Tepatnya tanggal 8 Juli 2019, saya melakukan kegiatan Live in di Dusun Bahel, Desa Dukuh, Karangasem; bersama kawan-kawan dari Conservation International Indonesia. Awalnya sempat tidak percaya bisa terpilih menjadi salah satu peserta Live in, tapi pikir saya tidak ada salahnya mencoba; bermodalkan pengalaman yang sebelumnya pernah saya dapat, toh saya juga pernah ikut konservasi terumbu karang dan pohon cemara dulu di kota saya. Baiklah, saya coba; sembari berdoa dan menunggu. Batin saya terus mendemo semoga saja bisa terpilih katanya, karena saya sudah merasa bosan saja jika harus terus berlama-lama di kota. Semuanya terkait hal-hal monoton yang di peragakan oleh para maneken-maneken itu; yang mereka beruntung diberi nyawa oleh Tuhan.
Tuhan itu baik.
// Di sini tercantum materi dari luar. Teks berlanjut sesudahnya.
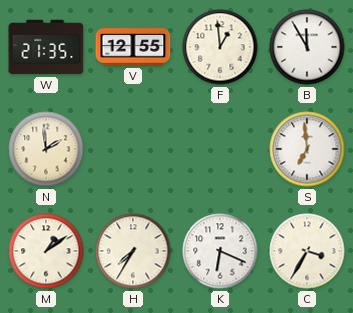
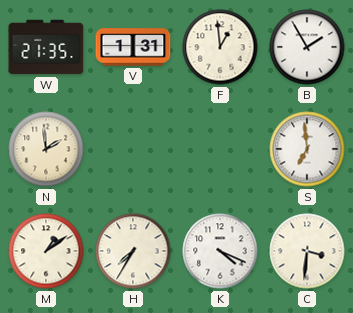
V: 12:55 -> 1:31
B: 11:55 -> 1:55
K: 6:19 -> 4:19
C: 3:35 -> 3:31
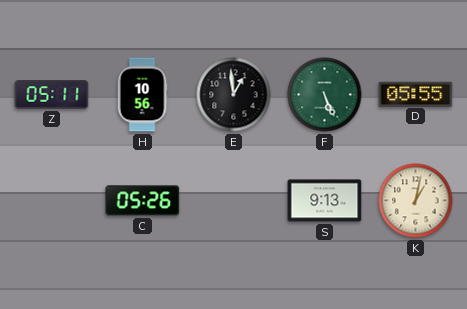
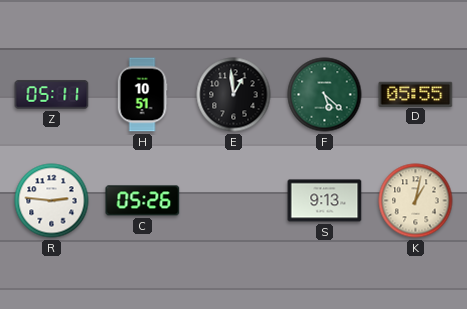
H: 10:56 -> 10:51
F: 5:26 -> 5:22
R: none -> 2:46
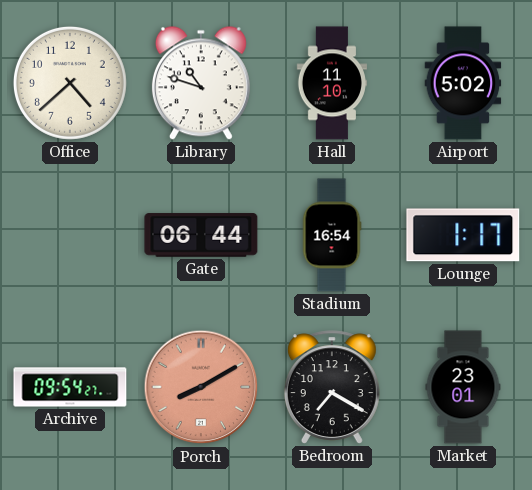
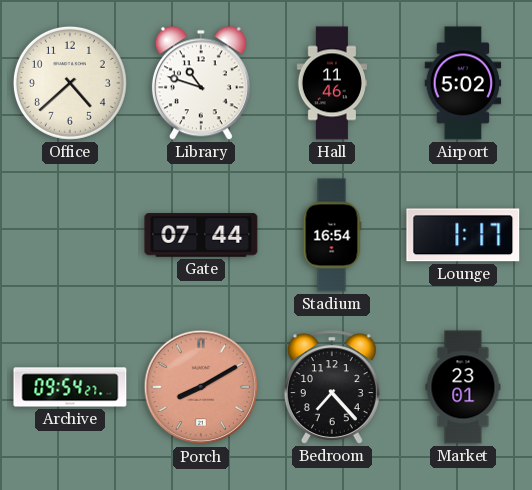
Hall: 11:10 -> 11:46
Gate: 06:44 -> 07:44
Bedroom: 7:20 -> 7:23
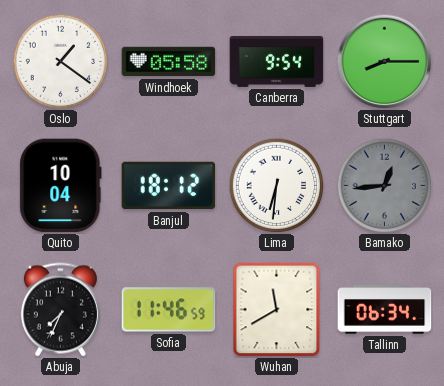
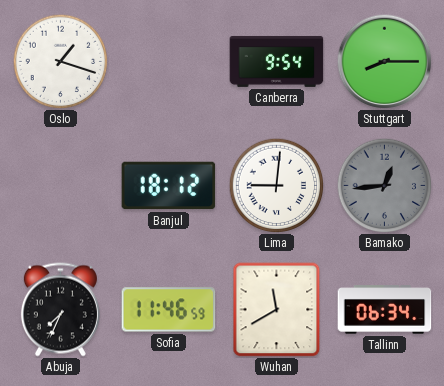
Oslo: 1:21 -> 1:18
Windhoek: 05:58 -> none
Quito: 10:04 -> none
Lima: 6:31 -> 9:01
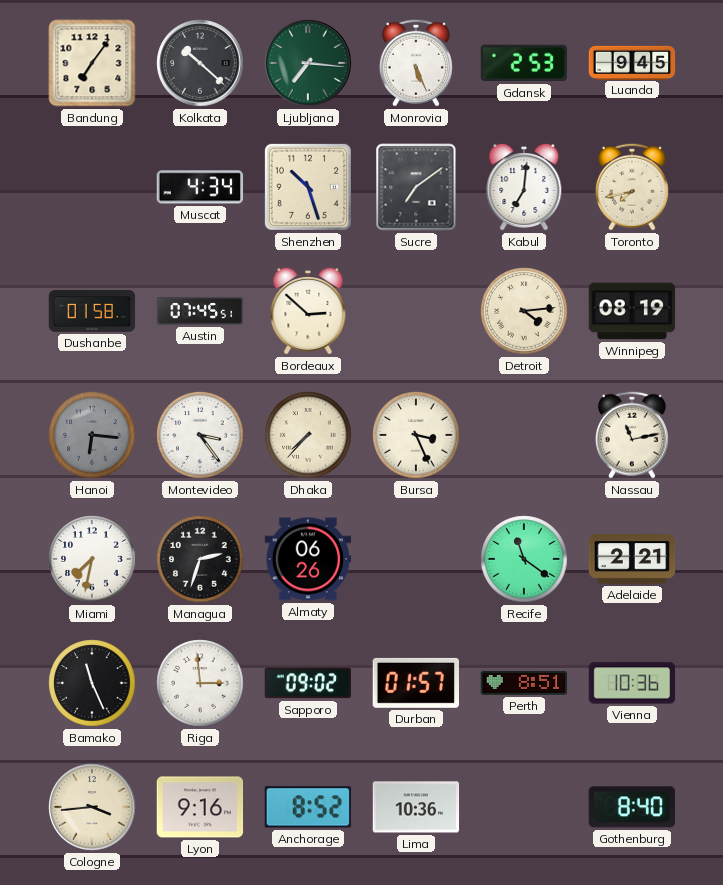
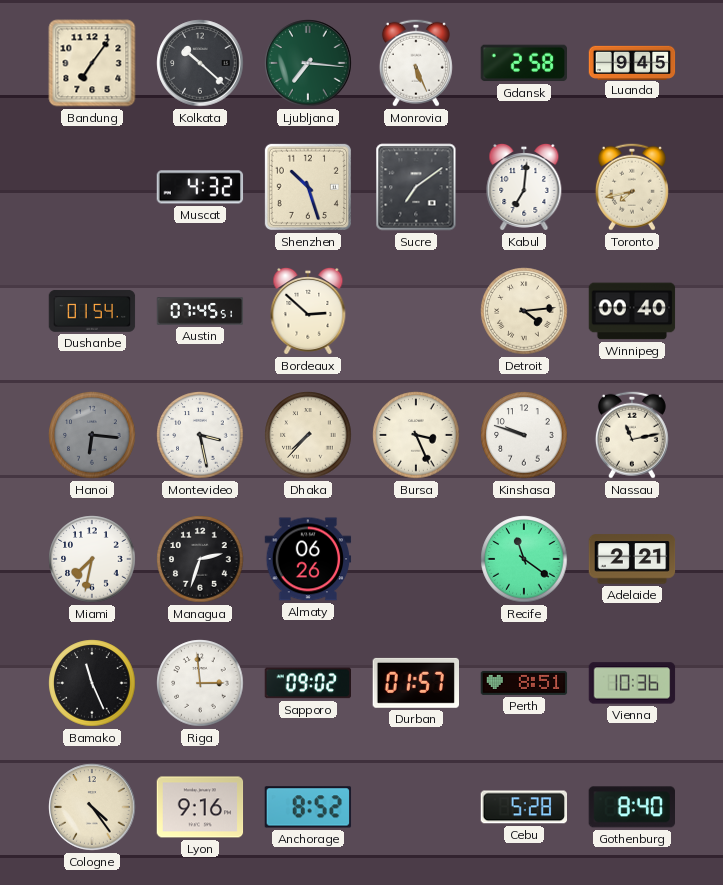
Gdansk: 2:53 -> 2:58
Muscat: 4:34 -> 4:32
Dushanbe: 01:58 -> 01:54
Winnipeg: 08:19 -> 00:40
Montevideo: 3:24 -> 3:28
Kinshasa: none -> 9:48
Cologne: 3:44 -> 4:24
Lima: 10:36 -> none
Cebu: none -> 5:28
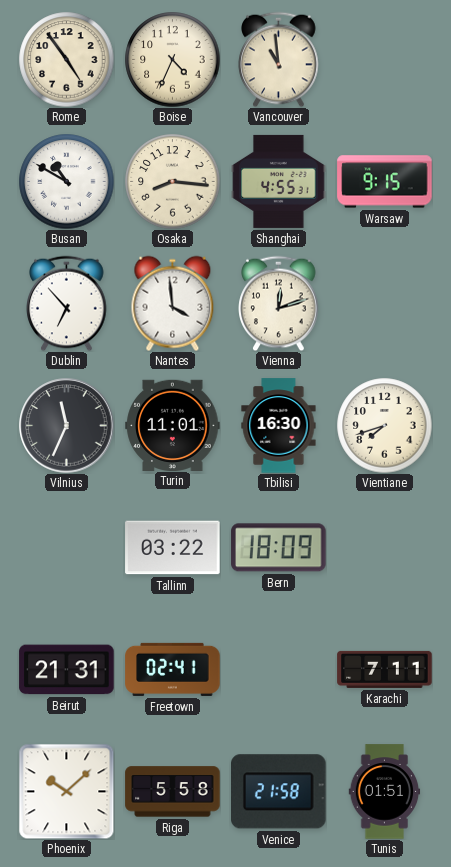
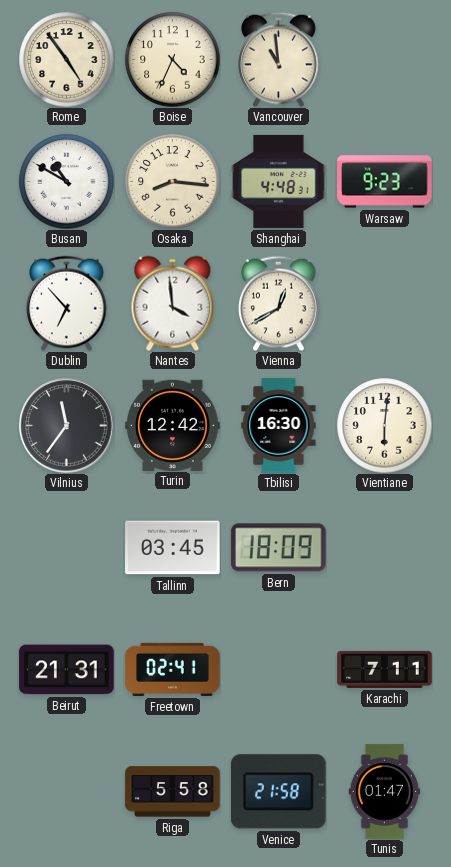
Shanghai: 4:55 -> 4:48
Warsaw: 9:15 -> 9:23
Vienna: 12:12 -> 12:40
Vilnius: 11:34 -> 11:36
Turin: 11:01 -> 12:42
Vientiane: 7:42 -> 6:01
Tallinn: 03:22 -> 03:45
Phoenix: 10:08 -> none
Tunis: 01:51 -> 01:47
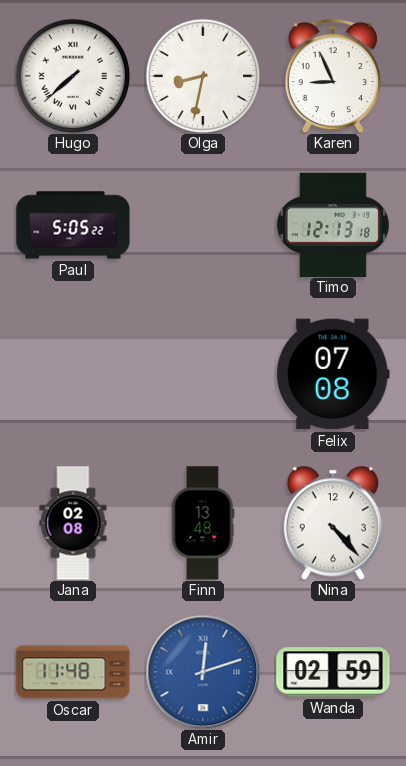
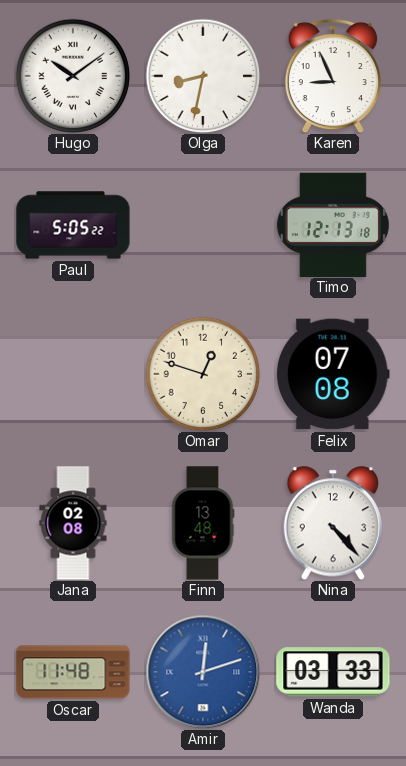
Hugo: 7:38 -> 10:09
Omar: none -> 12:48
Wanda: 02:59 -> 03:33
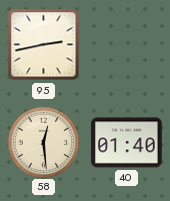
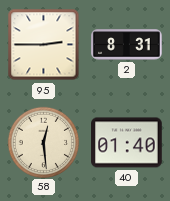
95: 2:43 -> 2:45
2: none -> 8:31
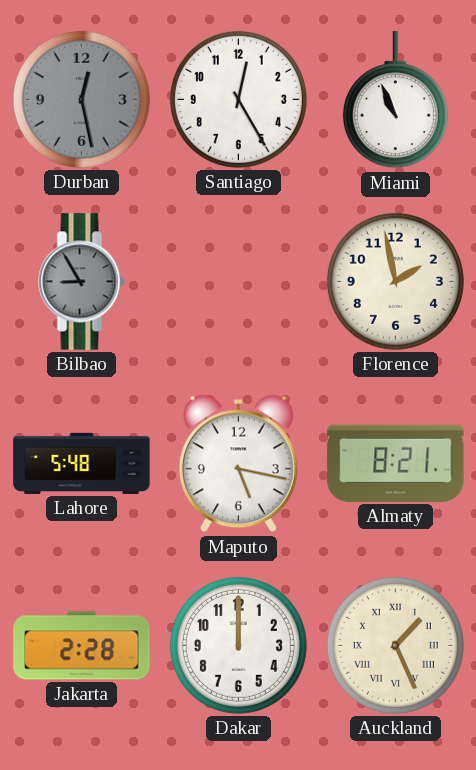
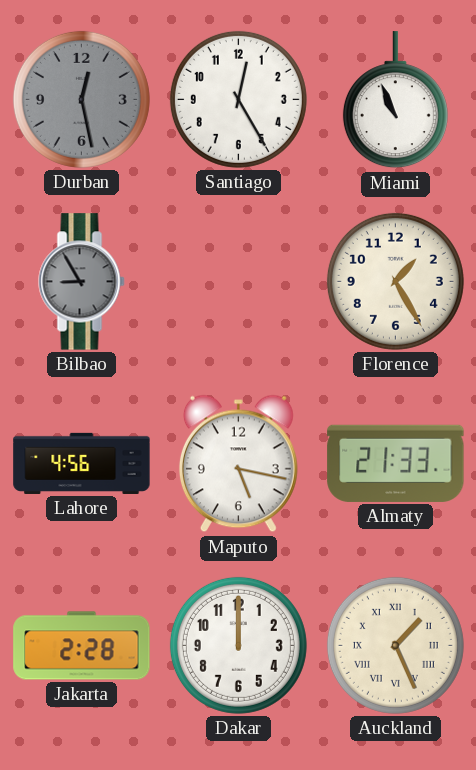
Florence: 1:58 -> 1:25
Lahore: 5:48 -> 4:56
Almaty: 8:21 -> 21:33
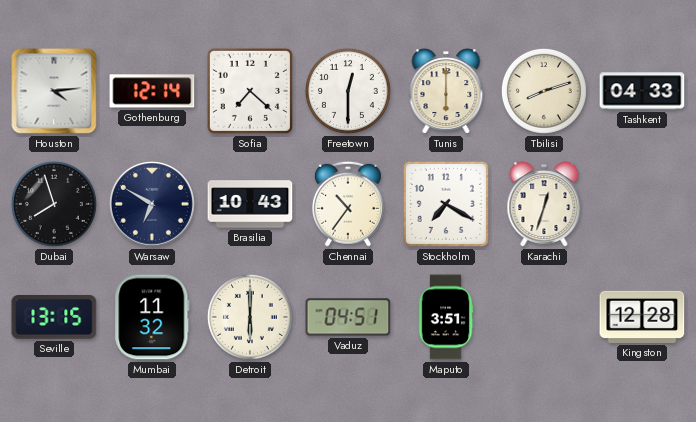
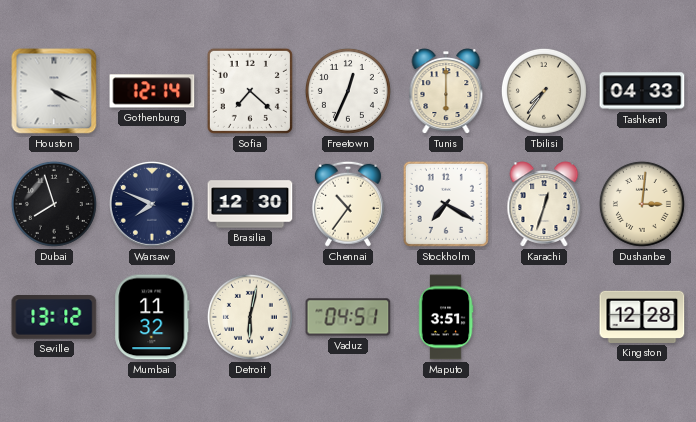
Houston: 4:14 -> 4:19
Freetown: 12:30 -> 12:34
Tbilisi: 8:12 -> 7:36
Warsaw: 6:50 -> 7:49
Brasilia: 10:43 -> 12:30
Dushanbe: none -> 3:01
Seville: 13:15 -> 13:12
Detroit: 6:00 -> 6:02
Sangat baik. Tuhan selalu berhasil membuat saya jatuh cinta kepadanya, itu sebabnya jika terkadang saya dikecewakan oleh Tuhan rasanya lebih patah dari sang pecinta. Tuhan memiliki caranya sendiri untuk menghibur orang-orang yang dikasihinya. Tuhan memiliki cara sendiri untuk merawat ciptaannya, melalui orang-orang seperti mereka yang cinta akan alam dan lingkungannya; melalui mereka yang rela menempuh jarak bermil-mil jauhnya hanya untuk ikut turun tangan menebar cinta; melalui mereka yang tak pernah mengeluh perihal panas dan debu yang menerabas peliknya desa; melalui mereka yang tak pernah merasa asing dengan dinginnya malam, badai di gunung dan lagak lagamnya hutan.
Berselang satu hari, layar ponsel memanggilku untuk bersiap menuju rimba. Jelas, pengumuman Live in telah di publikasikan dan sekarang ponselku tengah menari-nari dibuatnya. Segala persiapan mulai ku siapkan. Saya bukan orang yang neko-neko, cukup apa yang paling penting dibutuhkan itu yang saya bawa: Sleeping Bag, jacket, baju seperlunya, kamera, dan buku “wajib”.
Esok harinya, Day one peserta diwajibkan kumpul di depan kantor CI, yang terletak di Jalan Dr.Muwardi No.17 Renon, Denpasar. Banyak sekali kawan-kawan baru yang datang, mayoritas anak SMA di Bali, juga ada dari Universitas Udayana, bahkan hingga dari Tidore, Kepulauan Maluku Utara, yang jelas kami membaur layaknya saudara.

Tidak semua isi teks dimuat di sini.